### MATERIAL TO PROCESS ###

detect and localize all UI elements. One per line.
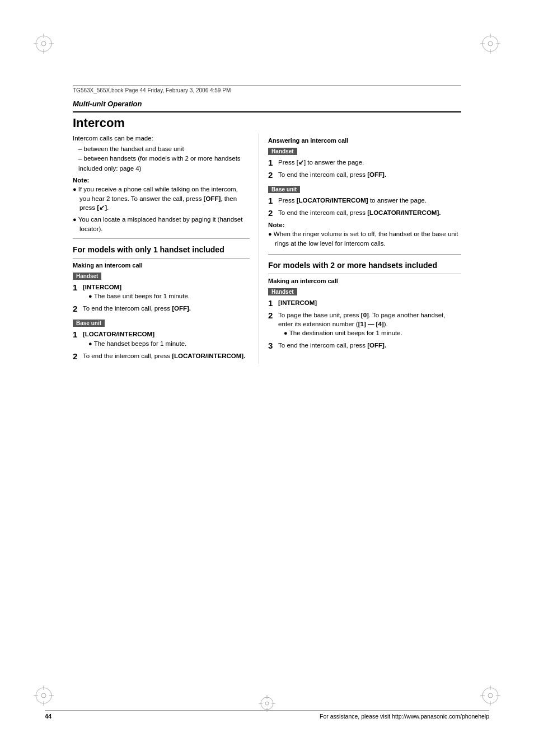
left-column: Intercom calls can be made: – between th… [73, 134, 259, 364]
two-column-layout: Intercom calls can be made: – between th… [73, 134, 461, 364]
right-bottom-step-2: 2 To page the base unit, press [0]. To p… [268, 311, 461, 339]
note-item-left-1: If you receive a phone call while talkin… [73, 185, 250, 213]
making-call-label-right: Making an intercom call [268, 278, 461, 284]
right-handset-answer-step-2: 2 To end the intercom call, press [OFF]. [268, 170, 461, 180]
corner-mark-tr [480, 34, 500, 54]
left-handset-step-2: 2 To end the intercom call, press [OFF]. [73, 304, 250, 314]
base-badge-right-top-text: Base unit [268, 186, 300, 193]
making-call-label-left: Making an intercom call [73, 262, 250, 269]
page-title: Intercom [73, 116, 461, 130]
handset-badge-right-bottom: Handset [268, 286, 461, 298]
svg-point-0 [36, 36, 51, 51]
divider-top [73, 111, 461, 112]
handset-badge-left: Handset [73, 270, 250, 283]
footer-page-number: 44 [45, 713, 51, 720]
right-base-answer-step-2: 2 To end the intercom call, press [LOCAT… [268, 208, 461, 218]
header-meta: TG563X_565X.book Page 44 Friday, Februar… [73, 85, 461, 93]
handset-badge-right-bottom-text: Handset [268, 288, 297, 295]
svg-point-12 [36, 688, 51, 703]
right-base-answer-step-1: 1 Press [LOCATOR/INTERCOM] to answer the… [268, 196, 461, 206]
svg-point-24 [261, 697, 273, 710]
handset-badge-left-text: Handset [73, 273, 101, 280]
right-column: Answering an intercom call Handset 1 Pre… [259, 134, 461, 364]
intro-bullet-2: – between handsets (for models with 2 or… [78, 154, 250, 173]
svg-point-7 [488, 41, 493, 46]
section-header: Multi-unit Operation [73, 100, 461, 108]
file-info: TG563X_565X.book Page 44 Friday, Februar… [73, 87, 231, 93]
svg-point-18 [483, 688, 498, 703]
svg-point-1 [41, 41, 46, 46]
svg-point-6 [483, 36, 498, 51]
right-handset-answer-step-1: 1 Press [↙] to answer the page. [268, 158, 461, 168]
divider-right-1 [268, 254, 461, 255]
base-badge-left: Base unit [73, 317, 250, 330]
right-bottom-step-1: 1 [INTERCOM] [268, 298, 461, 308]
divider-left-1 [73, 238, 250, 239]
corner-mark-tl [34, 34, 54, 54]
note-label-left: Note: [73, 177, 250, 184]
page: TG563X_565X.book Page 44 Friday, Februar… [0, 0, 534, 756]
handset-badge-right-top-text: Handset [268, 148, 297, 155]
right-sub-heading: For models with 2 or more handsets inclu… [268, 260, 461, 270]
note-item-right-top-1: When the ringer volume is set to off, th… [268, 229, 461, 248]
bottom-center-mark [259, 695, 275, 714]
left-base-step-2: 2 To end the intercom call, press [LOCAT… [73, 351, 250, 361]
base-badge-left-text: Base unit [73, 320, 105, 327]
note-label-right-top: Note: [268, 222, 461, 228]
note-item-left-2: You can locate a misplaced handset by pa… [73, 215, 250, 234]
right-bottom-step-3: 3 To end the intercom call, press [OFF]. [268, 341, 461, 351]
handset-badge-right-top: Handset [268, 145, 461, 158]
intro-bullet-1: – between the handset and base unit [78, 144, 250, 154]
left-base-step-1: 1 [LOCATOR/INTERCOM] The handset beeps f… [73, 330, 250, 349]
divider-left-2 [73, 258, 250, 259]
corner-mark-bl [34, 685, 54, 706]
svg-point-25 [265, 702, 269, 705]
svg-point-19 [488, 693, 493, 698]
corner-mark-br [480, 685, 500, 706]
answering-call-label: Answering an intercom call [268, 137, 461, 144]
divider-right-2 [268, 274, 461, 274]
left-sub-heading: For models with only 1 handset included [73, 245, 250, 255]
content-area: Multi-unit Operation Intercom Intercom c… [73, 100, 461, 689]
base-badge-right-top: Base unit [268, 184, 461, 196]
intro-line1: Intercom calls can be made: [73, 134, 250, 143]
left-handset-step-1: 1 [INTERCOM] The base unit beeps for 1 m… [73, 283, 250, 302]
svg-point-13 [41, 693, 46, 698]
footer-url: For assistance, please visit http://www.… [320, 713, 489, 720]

###
### MATERIAL TO PROCESS ###

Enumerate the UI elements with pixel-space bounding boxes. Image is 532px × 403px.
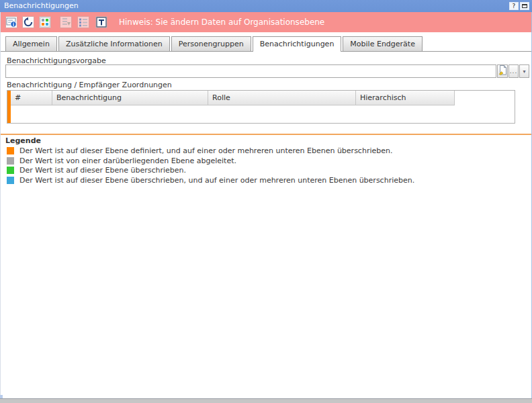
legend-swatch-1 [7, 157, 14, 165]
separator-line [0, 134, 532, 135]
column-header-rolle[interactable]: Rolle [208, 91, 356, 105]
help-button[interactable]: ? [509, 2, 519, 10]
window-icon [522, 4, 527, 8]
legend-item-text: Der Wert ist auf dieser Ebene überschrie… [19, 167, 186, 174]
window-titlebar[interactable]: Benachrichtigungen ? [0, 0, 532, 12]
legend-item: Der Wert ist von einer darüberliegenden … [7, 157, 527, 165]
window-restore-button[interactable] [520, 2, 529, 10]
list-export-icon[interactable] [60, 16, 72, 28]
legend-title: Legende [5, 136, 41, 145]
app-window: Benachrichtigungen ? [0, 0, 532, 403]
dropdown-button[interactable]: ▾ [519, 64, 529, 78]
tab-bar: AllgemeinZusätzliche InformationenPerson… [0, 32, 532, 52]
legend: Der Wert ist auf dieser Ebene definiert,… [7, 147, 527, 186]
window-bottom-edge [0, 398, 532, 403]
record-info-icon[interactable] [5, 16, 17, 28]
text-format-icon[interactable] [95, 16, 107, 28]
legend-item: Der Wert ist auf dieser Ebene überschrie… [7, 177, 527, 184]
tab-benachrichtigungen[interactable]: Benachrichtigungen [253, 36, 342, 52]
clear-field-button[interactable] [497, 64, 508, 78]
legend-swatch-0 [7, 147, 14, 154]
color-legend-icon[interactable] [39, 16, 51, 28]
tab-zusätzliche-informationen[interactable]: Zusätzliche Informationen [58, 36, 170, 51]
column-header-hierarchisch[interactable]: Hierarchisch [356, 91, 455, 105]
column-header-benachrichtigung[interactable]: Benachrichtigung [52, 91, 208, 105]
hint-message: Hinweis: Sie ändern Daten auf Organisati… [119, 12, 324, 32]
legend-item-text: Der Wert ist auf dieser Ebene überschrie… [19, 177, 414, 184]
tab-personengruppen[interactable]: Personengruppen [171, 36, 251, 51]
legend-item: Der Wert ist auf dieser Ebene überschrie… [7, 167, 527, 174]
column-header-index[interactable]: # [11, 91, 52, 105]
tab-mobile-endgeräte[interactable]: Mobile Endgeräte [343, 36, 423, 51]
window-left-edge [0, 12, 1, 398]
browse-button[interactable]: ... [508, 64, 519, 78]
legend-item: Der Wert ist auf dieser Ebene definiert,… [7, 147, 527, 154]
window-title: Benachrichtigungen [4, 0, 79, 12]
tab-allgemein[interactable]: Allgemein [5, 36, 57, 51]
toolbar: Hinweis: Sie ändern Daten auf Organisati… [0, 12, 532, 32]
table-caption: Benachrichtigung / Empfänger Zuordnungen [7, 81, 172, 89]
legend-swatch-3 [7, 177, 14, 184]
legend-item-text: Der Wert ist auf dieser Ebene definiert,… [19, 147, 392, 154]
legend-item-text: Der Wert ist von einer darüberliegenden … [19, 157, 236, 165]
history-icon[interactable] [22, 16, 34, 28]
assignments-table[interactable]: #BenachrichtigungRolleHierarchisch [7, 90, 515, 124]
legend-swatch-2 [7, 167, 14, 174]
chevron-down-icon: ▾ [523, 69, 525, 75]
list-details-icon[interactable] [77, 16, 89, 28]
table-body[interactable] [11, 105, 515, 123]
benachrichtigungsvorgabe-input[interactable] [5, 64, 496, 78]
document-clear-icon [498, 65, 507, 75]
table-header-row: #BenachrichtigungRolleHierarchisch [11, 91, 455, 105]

###

* **WHAT TO DO**
Count the lines above that include the word "Hinweis". Reply with that number alone.

* **FINISHED TASK**
2